Top of Data
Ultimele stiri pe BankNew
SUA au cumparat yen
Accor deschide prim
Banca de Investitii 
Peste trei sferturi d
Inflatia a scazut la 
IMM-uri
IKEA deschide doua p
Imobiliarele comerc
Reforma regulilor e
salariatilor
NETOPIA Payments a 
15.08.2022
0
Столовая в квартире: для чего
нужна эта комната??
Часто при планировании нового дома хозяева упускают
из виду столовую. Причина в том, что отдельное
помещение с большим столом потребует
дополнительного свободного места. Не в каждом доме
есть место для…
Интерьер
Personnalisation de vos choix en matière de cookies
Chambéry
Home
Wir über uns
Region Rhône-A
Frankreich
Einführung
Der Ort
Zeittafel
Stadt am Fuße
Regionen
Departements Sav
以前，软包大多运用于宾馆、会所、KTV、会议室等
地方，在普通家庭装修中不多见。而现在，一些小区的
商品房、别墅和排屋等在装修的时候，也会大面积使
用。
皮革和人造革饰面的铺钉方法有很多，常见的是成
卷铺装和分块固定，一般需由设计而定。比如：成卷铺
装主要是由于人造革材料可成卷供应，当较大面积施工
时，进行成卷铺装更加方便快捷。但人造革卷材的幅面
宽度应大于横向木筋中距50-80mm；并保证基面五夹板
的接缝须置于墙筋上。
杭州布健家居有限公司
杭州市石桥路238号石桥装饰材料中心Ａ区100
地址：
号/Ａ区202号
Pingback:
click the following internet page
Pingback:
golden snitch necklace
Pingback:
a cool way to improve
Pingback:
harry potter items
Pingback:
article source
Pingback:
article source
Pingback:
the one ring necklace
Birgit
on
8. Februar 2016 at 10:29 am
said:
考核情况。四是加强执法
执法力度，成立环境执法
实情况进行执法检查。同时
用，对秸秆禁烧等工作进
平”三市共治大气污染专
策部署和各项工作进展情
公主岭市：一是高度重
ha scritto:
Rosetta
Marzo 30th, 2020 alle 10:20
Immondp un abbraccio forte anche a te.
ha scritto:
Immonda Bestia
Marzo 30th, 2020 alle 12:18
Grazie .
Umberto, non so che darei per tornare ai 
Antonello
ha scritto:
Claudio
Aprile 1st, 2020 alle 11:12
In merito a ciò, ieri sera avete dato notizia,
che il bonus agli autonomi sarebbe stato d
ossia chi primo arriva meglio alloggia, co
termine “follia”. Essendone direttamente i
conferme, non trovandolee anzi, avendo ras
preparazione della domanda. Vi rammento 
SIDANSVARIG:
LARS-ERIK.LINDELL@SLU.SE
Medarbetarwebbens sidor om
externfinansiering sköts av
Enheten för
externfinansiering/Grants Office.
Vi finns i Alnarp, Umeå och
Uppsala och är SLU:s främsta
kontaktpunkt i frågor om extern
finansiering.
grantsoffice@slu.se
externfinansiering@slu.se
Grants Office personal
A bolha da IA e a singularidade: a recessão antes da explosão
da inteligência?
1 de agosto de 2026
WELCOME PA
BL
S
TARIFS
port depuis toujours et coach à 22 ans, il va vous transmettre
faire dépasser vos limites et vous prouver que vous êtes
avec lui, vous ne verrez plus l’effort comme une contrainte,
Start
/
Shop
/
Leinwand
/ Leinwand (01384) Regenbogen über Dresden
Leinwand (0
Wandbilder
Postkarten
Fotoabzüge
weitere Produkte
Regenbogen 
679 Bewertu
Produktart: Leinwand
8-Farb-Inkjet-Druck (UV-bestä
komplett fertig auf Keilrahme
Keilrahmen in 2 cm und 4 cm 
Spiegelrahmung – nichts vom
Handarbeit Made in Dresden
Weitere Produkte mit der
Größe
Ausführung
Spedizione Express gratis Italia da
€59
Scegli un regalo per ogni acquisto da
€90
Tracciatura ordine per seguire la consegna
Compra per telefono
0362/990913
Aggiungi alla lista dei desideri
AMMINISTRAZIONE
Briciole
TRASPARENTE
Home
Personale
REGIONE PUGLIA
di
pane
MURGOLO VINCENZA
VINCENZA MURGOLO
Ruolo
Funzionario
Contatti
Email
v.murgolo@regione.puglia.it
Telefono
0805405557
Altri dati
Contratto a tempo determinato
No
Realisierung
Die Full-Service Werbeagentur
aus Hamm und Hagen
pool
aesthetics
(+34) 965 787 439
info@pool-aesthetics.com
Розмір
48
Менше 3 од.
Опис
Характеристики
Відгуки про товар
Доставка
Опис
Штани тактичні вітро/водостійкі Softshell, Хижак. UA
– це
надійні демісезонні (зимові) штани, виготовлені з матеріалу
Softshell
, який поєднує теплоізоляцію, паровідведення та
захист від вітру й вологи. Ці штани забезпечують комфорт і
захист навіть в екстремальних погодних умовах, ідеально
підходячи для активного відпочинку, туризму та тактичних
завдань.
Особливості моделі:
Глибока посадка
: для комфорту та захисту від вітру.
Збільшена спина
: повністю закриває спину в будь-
Bottom of Data
**Requirement**. Every record above is to be written out exactly.

**Answer space**.
Ultimele stiri pe BankNew
SUA au cumparat yen
Accor deschide prim
Banca de Investitii 
Peste trei sferturi d
Inflatia a scazut la 
IMM-uri
IKEA deschide doua p
Imobiliarele comerc
Reforma regulilor e
salariatilor
NETOPIA Payments a 
15.08.2022
0
Столовая в квартире: для чего
нужна эта комната??
Часто при планировании нового дома хозяева упускают
из виду столовую. Причина в том, что отдельное
помещение с большим столом потребует
дополнительного свободного места. Не в каждом доме
есть место для…
Интерьер
Personnalisation de vos choix en matière de cookies
Chambéry
Home
Wir über uns
Region Rhône-A
Frankreich
Einführung
Der Ort
Zeittafel
Stadt am Fuße
Regionen
Departements Sav
以前，软包大多运用于宾馆、会所、KTV、会议室等
地方，在普通家庭装修中不多见。而现在，一些小区的
商品房、别墅和排屋等在装修的时候，也会大面积使
用。
皮革和人造革饰面的铺钉方法有很多，常见的是成
卷铺装和分块固定，一般需由设计而定。比如：成卷铺
装主要是由于人造革材料可成卷供应，当较大面积施工
时，进行成卷铺装更加方便快捷。但人造革卷材的幅面
宽度应大于横向木筋中距50-80mm；并保证基面五夹板
的接缝须置于墙筋上。
杭州布健家居有限公司
杭州市石桥路238号石桥装饰材料中心Ａ区100
地址：
号/Ａ区202号
Pingback:
click the following internet page
Pingback:
golden snitch necklace
Pingback:
a cool way to improve
Pingback:
harry potter items
Pingback:
article source
Pingback:
article source
Pingback:
the one ring necklace
Birgit
on
8. Februar 2016 at 10:29 am
said:
考核情况。四是加强执法
执法力度，成立环境执法
实情况进行执法检查。同时
用，对秸秆禁烧等工作进
平”三市共治大气污染专
策部署和各项工作进展情
公主岭市：一是高度重
ha scritto:
Rosetta
Marzo 30th, 2020 alle 10:20
Immondp un abbraccio forte anche a te.
ha scritto:
Immonda Bestia
Marzo 30th, 2020 alle 12:18
Grazie .
Umberto, non so che darei per tornare ai 
Antonello
ha scritto:
Claudio
Aprile 1st, 2020 alle 11:12
In merito a ciò, ieri sera avete dato notizia,
che il bonus agli autonomi sarebbe stato d
ossia chi primo arriva meglio alloggia, co
termine “follia”. Essendone direttamente i
conferme, non trovandolee anzi, avendo ras
preparazione della domanda. Vi rammento 
SIDANSVARIG:
LARS-ERIK.LINDELL@SLU.SE
Medarbetarwebbens sidor om
externfinansiering sköts av
Enheten för
externfinansiering/Grants Office.
Vi finns i Alnarp, Umeå och
Uppsala och är SLU:s främsta
kontaktpunkt i frågor om extern
finansiering.
grantsoffice@slu.se
externfinansiering@slu.se
Grants Office personal
A bolha da IA e a singularidade: a recessão antes da explosão
da inteligência?
1 de agosto de 2026
WELCOME PA
BL
S
TARIFS
port depuis toujours et coach à 22 ans, il va vous transmettre
faire dépasser vos limites et vous prouver que vous êtes
avec lui, vous ne verrez plus l’effort comme une contrainte,
Start
/
Shop
/
Leinwand
/ Leinwand (01384) Regenbogen über Dresden
Leinwand (0
Wandbilder
Postkarten
Fotoabzüge
weitere Produkte
Regenbogen 
679 Bewertu
Produktart: Leinwand
8-Farb-Inkjet-Druck (UV-bestä
komplett fertig auf Keilrahme
Keilrahmen in 2 cm und 4 cm 
Spiegelrahmung – nichts vom
Handarbeit Made in Dresden
Weitere Produkte mit der
Größe
Ausführung
Spedizione Express gratis Italia da
€59
Scegli un regalo per ogni acquisto da
€90
Tracciatura ordine per seguire la consegna
Compra per telefono
0362/990913
Aggiungi alla lista dei desideri
AMMINISTRAZIONE
Briciole
TRASPARENTE
Home
Personale
REGIONE PUGLIA
di
pane
MURGOLO VINCENZA
VINCENZA MURGOLO
Ruolo
Funzionario
Contatti
Email
v.murgolo@regione.puglia.it
Telefono
0805405557
Altri dati
Contratto a tempo determinato
No
Realisierung
Die Full-Service Werbeagentur
aus Hamm und Hagen
pool
aesthetics
(+34) 965 787 439
info@pool-aesthetics.com
Розмір
48
Менше 3 од.
Опис
Характеристики
Відгуки про товар
Доставка
Опис
Штани тактичні вітро/водостійкі Softshell, Хижак. UA
– це
надійні демісезонні (зимові) штани, виготовлені з матеріалу
Softshell
, який поєднує теплоізоляцію, паровідведення та
захист від вітру й вологи. Ці штани забезпечують комфорт і
захист навіть в екстремальних погодних умовах, ідеально
підходячи для активного відпочинку, туризму та тактичних
завдань.
Особливості моделі:
Глибока посадка
: для комфорту та захисту від вітру.
Збільшена спина
: повністю закриває спину в будь-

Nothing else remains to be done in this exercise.